Data for this task:
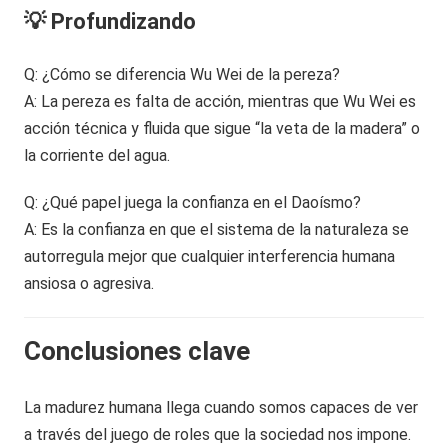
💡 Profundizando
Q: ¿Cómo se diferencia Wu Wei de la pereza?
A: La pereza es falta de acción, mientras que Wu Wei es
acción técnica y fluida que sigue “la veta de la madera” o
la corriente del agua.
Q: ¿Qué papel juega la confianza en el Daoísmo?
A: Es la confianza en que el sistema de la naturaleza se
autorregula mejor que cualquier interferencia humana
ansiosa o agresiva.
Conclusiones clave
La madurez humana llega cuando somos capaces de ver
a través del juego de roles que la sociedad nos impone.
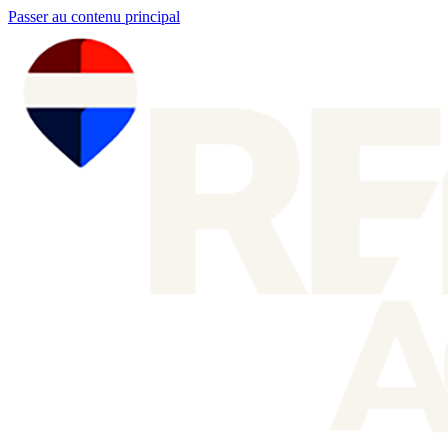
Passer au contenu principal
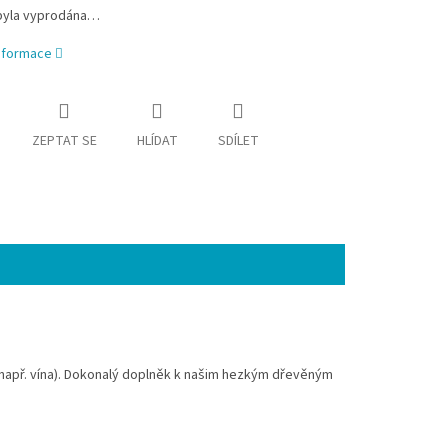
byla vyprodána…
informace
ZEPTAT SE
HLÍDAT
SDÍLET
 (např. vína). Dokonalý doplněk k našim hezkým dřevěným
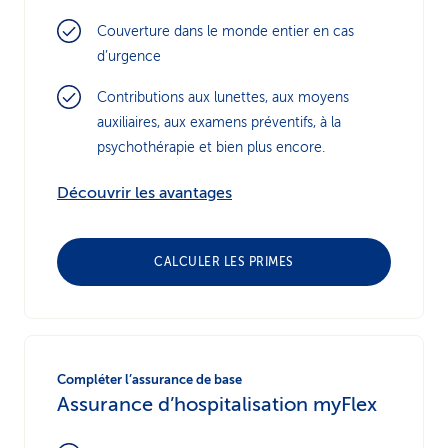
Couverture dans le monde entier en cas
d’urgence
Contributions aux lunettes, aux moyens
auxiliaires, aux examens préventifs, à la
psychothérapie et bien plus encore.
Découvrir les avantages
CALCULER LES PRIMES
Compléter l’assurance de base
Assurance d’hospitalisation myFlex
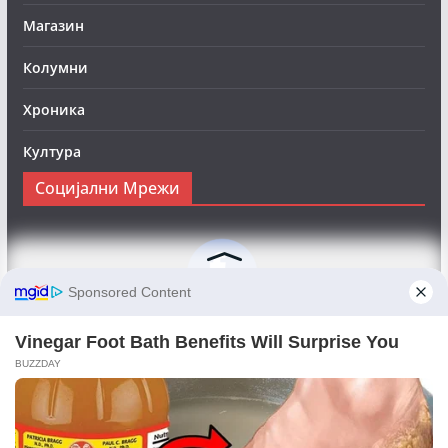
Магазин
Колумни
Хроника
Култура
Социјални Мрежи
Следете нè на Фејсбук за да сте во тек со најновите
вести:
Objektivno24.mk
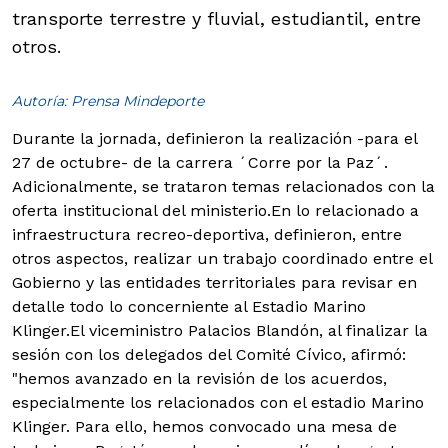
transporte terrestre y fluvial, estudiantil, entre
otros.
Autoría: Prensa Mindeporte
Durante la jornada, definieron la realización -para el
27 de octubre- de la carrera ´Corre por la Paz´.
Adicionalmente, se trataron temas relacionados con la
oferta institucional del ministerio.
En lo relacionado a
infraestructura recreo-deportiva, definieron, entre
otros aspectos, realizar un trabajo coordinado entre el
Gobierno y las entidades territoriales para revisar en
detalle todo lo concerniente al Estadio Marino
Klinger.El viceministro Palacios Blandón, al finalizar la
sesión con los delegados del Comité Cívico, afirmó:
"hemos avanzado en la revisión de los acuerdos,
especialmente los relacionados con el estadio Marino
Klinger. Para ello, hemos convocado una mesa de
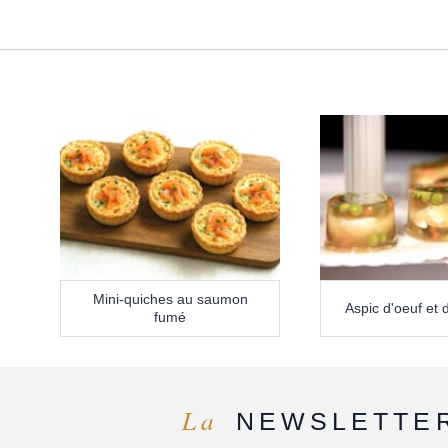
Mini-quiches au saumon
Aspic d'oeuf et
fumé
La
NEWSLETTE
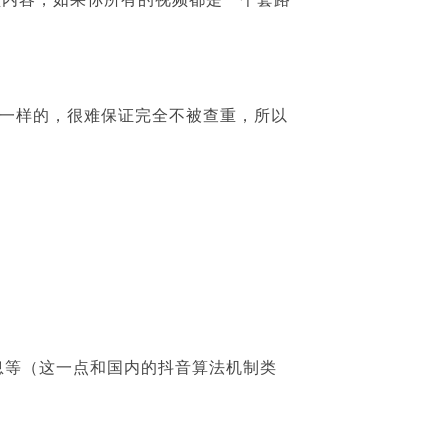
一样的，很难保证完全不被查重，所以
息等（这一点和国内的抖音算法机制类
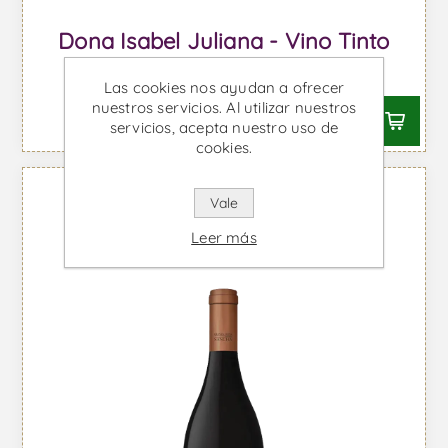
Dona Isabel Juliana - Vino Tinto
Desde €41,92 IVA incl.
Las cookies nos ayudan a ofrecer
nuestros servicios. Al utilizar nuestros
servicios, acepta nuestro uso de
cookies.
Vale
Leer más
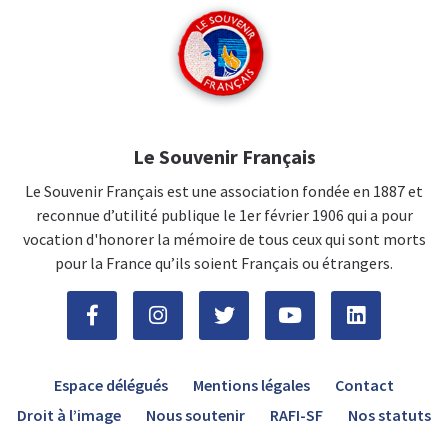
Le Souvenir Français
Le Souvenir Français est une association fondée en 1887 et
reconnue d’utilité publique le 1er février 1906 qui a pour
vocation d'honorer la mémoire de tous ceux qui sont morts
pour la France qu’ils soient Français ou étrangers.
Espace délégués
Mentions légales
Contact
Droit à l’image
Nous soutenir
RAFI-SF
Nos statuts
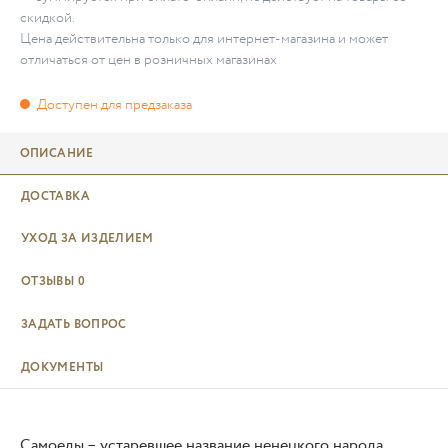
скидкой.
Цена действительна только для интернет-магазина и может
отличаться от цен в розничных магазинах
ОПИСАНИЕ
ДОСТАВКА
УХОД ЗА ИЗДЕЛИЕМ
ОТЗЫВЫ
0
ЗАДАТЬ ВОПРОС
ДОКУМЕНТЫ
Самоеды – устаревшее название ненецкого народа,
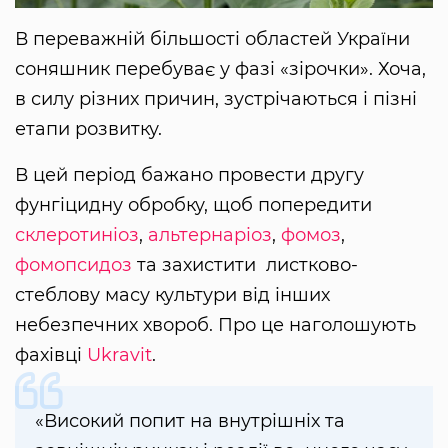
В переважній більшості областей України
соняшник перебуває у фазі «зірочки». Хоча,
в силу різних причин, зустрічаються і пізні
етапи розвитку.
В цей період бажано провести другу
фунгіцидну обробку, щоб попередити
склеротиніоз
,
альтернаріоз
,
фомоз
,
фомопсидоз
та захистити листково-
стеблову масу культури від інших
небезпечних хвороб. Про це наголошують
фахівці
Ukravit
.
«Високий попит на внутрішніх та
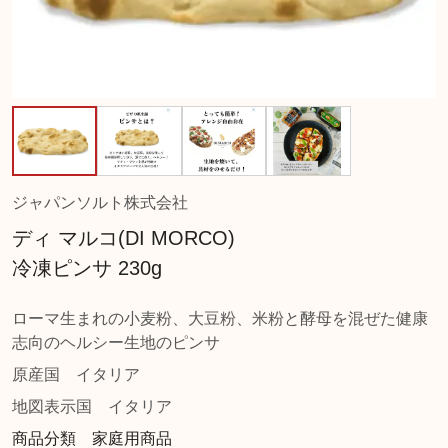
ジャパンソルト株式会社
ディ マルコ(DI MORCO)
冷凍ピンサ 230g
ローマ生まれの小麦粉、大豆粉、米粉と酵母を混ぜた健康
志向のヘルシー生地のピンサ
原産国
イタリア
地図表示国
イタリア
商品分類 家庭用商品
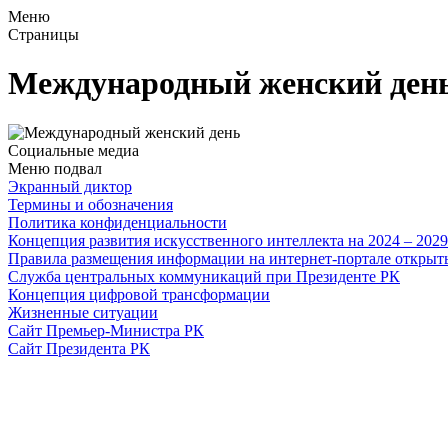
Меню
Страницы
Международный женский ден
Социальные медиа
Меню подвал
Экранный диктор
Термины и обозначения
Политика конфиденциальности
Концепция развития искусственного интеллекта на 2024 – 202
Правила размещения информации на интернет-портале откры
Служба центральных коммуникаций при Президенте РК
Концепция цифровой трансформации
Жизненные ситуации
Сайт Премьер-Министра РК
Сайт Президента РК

Assigned task: The reply should consist of the listing restated word for word, with its pictures removed.

Solution for this exercise:
💡 Profundizando
Q: ¿Cómo se diferencia Wu Wei de la pereza?
A: La pereza es falta de acción, mientras que Wu Wei es
acción técnica y fluida que sigue “la veta de la madera” o
la corriente del agua.
Q: ¿Qué papel juega la confianza en el Daoísmo?
A: Es la confianza en que el sistema de la naturaleza se
autorregula mejor que cualquier interferencia humana
ansiosa o agresiva.
Conclusiones clave
La madurez humana llega cuando somos capaces de ver
a través del juego de roles que la sociedad nos impone.
Passer au contenu principal
byla vyprodána…
informace
ZEPTAT SE
HLÍDAT
SDÍLET
 (např. vína). Dokonalý doplněk k našim hezkým dřevěným
Couverture dans le monde entier en cas
d’urgence
Contributions aux lunettes, aux moyens
auxiliaires, aux examens préventifs, à la
psychothérapie et bien plus encore.
Découvrir les avantages
CALCULER LES PRIMES
Compléter l’assurance de base
Assurance d’hospitalisation myFlex
Магазин
Колумни
Хроника
Култура
Социјални Мрежи
Следете нè на Фејсбук за да сте во тек со најновите
вести:
Objektivno24.mk
transporte terrestre y fluvial, estudiantil, entre
otros.
Autoría: Prensa Mindeporte
Durante la jornada, definieron la realización -para el
27 de octubre- de la carrera ´Corre por la Paz´.
Adicionalmente, se trataron temas relacionados con la
oferta institucional del ministerio.
En lo relacionado a
infraestructura recreo-deportiva, definieron, entre
otros aspectos, realizar un trabajo coordinado entre el
Gobierno y las entidades territoriales para revisar en
detalle todo lo concerniente al Estadio Marino
Klinger.El viceministro Palacios Blandón, al finalizar la
sesión con los delegados del Comité Cívico, afirmó:
"hemos avanzado en la revisión de los acuerdos,
especialmente los relacionados con el estadio Marino
Klinger. Para ello, hemos convocado una mesa de
Mini-quiches au saumon
Aspic d'oeuf et
fumé
La
NEWSLETTE
一样的，很难保证完全不被查重，所以
息等（这一点和国内的抖音算法机制类
Dona Isabel Juliana - Vino Tinto
Desde €41,92 IVA incl.
Las cookies nos ayudan a ofrecer
nuestros servicios. Al utilizar nuestros
servicios, acepta nuestro uso de
cookies.
Vale
Leer más
Le Souvenir Français
Le Souvenir Français est une association fondée en 1887 et
reconnue d’utilité publique le 1er février 1906 qui a pour
vocation d'honorer la mémoire de tous ceux qui sont morts
pour la France qu’ils soient Français ou étrangers.
Espace délégués
Mentions légales
Contact
Droit à l’image
Nous soutenir
RAFI-SF
Nos statuts
скидкой.
Цена действительна только для интернет-магазина и может
отличаться от цен в розничных магазинах
ОПИСАНИЕ
ДОСТАВКА
УХОД ЗА ИЗДЕЛИЕМ
ОТЗЫВЫ
0
ЗАДАТЬ ВОПРОС
ДОКУМЕНТЫ
Самоеды – устаревшее название ненецкого народа,
В переважній більшості областей України
соняшник перебуває у фазі «зірочки». Хоча,
в силу різних причин, зустрічаються і пізні
етапи розвитку.
В цей період бажано провести другу
фунгіцидну обробку, щоб попередити
склеротиніоз
,
альтернаріоз
,
фомоз
,
фомопсидоз
та захистити листково-
стеблову масу культури від інших
небезпечних хвороб. Про це наголошують
фахівці
Ukravit
.
«Високий попит на внутрішніх та
ジャパンソルト株式会社
ディ マルコ(DI MORCO)
冷凍ピンサ 230g
ローマ生まれの小麦粉、大豆粉、米粉と酵母を混ぜた健康
志向のヘルシー生地のピンサ
原産国
イタリア
地図表示国
イタリア
商品分類 家庭用商品
Меню
Страницы
Международный женский ден
Социальные медиа
Меню подвал
Экранный диктор
Термины и обозначения
Политика конфиденциальности
Концепция развития искусственного интеллекта на 2024 – 202
Правила размещения информации на интернет-портале откры
Служба центральных коммуникаций при Президенте РК
Концепция цифровой трансформации
Жизненные ситуации
Сайт Премьер-Министра РК
Сайт Президента РК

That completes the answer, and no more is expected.